I eventually pinpointed two reasons. The first is mainly a matter of personal taste: The book has a loosely episodic structure, without much of a story arc or narrative drive. It's not pushing toward any goal, aside from Plorn's rather vague goal to learn to apply himself and please his father. There's nothing inherently wrong with that sort of structure, but it just doesn't appeal to me much. (There's a reason I prefer late Dickens to early Dickens.)
The second reason is more on the micro level: the often stiff and stilted nature of Plorn's narration. His sentence structure at times feels positively upside down and backwards -- for instance: "The question of whether Father had left the girl anything proved to be part of Alfred's musings, and many people would have said, why not?" Even in 1869, a more formal period, it beggars belief that an undereducated adolescent would talk like that. And the stiltedness has the added effect of distancing us from the young man instead of feeling that we're really getting to know him. Keneally gets so much else right in this book, I don't know why he had trouble getting the voice right, but I couldn't help wishing he had made more of an effort in that direction.
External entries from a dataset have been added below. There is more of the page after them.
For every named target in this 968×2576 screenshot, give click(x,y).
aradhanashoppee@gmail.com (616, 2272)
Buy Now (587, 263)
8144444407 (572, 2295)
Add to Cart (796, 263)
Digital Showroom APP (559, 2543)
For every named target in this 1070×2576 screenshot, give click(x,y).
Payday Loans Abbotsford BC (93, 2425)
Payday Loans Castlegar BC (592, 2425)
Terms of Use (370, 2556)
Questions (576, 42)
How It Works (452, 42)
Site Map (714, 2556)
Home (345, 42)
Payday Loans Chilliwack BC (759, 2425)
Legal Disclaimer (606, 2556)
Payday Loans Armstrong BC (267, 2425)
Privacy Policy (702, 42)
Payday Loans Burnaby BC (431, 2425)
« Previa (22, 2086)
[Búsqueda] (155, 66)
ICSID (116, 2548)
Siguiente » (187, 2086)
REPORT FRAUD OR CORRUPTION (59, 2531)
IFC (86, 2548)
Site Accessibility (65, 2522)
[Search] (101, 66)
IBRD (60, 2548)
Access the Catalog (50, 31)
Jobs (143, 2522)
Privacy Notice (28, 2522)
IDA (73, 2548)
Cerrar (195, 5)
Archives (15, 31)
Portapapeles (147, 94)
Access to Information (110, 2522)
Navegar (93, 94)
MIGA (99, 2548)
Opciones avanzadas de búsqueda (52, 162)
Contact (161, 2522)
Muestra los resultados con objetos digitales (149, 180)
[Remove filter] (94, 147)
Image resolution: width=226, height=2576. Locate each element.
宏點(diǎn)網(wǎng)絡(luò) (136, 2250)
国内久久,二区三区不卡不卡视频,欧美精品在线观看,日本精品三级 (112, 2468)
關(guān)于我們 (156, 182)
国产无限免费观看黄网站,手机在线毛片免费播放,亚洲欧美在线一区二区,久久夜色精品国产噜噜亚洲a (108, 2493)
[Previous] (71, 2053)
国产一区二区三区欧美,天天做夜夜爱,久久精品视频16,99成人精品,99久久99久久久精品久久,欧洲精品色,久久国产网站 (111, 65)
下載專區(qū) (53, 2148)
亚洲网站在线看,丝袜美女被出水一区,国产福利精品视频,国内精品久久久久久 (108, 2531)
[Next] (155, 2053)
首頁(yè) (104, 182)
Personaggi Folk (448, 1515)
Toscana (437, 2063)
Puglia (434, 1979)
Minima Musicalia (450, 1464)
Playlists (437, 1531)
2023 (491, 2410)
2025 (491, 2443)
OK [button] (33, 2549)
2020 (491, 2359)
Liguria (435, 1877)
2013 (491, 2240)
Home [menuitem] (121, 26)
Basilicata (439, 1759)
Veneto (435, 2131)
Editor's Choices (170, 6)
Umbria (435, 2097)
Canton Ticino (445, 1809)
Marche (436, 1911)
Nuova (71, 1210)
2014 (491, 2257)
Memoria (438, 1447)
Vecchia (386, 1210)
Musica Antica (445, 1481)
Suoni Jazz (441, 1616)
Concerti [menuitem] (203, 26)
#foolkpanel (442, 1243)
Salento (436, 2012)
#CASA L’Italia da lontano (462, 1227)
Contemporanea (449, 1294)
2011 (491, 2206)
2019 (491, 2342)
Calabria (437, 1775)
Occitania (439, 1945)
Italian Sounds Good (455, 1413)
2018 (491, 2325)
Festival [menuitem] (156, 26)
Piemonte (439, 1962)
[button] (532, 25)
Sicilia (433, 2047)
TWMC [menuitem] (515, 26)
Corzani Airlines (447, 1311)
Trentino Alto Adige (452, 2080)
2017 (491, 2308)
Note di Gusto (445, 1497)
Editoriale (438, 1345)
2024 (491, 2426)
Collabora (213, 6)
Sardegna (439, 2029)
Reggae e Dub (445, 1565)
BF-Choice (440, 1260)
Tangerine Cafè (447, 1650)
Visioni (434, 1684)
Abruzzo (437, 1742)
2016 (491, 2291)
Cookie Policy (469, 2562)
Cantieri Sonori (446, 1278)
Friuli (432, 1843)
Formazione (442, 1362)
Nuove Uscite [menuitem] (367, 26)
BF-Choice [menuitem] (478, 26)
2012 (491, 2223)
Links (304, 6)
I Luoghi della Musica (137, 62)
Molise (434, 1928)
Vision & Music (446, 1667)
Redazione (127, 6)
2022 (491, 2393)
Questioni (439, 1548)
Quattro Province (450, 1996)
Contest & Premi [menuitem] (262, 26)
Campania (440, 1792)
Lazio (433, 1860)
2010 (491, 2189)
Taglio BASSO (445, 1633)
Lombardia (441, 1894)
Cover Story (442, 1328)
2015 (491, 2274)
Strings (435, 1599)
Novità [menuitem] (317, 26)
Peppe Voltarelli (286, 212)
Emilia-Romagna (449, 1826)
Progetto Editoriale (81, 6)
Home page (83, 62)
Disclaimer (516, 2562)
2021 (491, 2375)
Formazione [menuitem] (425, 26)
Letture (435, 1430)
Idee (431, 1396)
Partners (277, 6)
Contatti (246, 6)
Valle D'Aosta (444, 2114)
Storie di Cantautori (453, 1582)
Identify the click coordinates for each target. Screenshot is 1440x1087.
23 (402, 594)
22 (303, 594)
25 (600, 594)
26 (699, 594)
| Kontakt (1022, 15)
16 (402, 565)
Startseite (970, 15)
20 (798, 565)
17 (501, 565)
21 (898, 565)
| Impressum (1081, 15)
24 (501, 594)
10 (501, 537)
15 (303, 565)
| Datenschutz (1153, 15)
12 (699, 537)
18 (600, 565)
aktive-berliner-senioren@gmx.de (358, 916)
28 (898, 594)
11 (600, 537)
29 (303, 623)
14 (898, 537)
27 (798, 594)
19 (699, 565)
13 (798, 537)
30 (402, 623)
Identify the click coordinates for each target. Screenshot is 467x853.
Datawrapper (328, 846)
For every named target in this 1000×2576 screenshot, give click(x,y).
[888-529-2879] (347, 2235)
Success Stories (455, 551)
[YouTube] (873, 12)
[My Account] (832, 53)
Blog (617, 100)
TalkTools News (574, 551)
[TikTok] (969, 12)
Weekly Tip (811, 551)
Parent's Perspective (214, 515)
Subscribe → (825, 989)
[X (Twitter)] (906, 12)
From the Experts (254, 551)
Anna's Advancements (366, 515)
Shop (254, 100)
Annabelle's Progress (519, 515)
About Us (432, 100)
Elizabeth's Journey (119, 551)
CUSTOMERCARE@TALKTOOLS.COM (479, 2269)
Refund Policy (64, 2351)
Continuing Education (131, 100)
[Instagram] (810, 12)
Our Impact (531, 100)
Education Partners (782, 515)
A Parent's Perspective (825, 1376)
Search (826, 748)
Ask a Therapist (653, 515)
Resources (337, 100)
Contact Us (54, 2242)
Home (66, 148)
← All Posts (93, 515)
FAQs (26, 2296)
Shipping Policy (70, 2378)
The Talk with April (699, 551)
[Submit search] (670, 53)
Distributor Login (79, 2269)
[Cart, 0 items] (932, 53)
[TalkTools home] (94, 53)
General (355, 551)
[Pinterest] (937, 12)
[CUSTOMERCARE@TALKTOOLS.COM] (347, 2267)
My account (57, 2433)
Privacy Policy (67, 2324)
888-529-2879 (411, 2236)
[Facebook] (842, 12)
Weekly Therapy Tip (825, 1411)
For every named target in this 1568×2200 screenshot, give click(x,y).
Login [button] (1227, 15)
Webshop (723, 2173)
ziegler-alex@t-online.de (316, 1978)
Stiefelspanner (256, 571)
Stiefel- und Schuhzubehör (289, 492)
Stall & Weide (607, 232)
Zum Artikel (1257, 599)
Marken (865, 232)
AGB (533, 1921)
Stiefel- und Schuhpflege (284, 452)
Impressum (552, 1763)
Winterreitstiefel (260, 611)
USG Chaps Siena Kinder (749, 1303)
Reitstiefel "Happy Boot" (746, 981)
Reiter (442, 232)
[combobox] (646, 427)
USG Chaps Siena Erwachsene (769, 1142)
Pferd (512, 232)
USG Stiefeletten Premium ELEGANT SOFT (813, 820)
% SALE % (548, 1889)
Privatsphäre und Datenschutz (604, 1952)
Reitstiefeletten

It would have improved the book so much.
- D (A Tale of Two Worlds) by Michel Faber (Hanover Square Press, 2020)
This is another novel related to Dickens by another acclaimed novelist (Faber is the author of The Crimson Petal and the White, among others). And, unfortunately, it's another swing and a miss. I'm sorry, I feel like I'm being a grouch, but this book didn't work for me any better than The Dickens Boy did. It's a middle-grade novel that tells the story of Dhikilo, a young British girl adopted from Somaliland, who wakes up one morning to find that all the "D"s in the world have vanished. No one can say the letter, it's missing from road signs, even things like Dalmatians are disappearing -- and no one seems to notice but Dhikilo. It takes a visit to a mysterious retired professor and a doorway into another world, the Land of Liminus, for her to discover what's happening to the letter D, and what she can do about it.
The plot reads as something of a cross between Alice in Wonderland, The Phantom Tollbooth, and Anne of Green Gables. The trouble is that there's little substance or coherence to it. In Liminus, Dhikilo encounters various characters and places named after Dickensian characters and places, but they don't have much of a resemblance or connection to those elements in Dickens's books. And the story as a whole doesn't hold together; at the beginning we learn all about Dhikilo's problems with her family and her life, but nothing she learns in Liminus helps her deal with those. There's no character arc, no heroic journey, nothing but a bunch of loosely connected episodes without much relation to each other. Again, an episodic structure without a heroic journey can work -- Alice in Wonderland is organized in much the same way, in fact -- but when so many issues are presented at the beginning of a story, you do expect them to be resolved in some way, not to just disappear.
But the worst part of the story, for me, is that the elderly Professor Dodderfield -- clearly meant to represent Dickens -- has a guide dog called Mrs. Nelly Robinson, a shapeshifter who appears sometimes as a Labrador and sometimes as a sphinx, whom he sends with Dhikilo on her journey. Most middle-schoolers won't know this, of course, but Ellen "Nelly" Ternan, by the time she became Mrs. George Robinson, wanted nothing more than to put her relationship with Dickens behind her. So showing the Dickens character being served by a talking animal called Mrs. Robinson is in terrible taste, whether the middle-schoolers are aware of it or not.
As with The Dickens Boy, I had high hopes for this book -- but again, I'm afraid I was disappointed.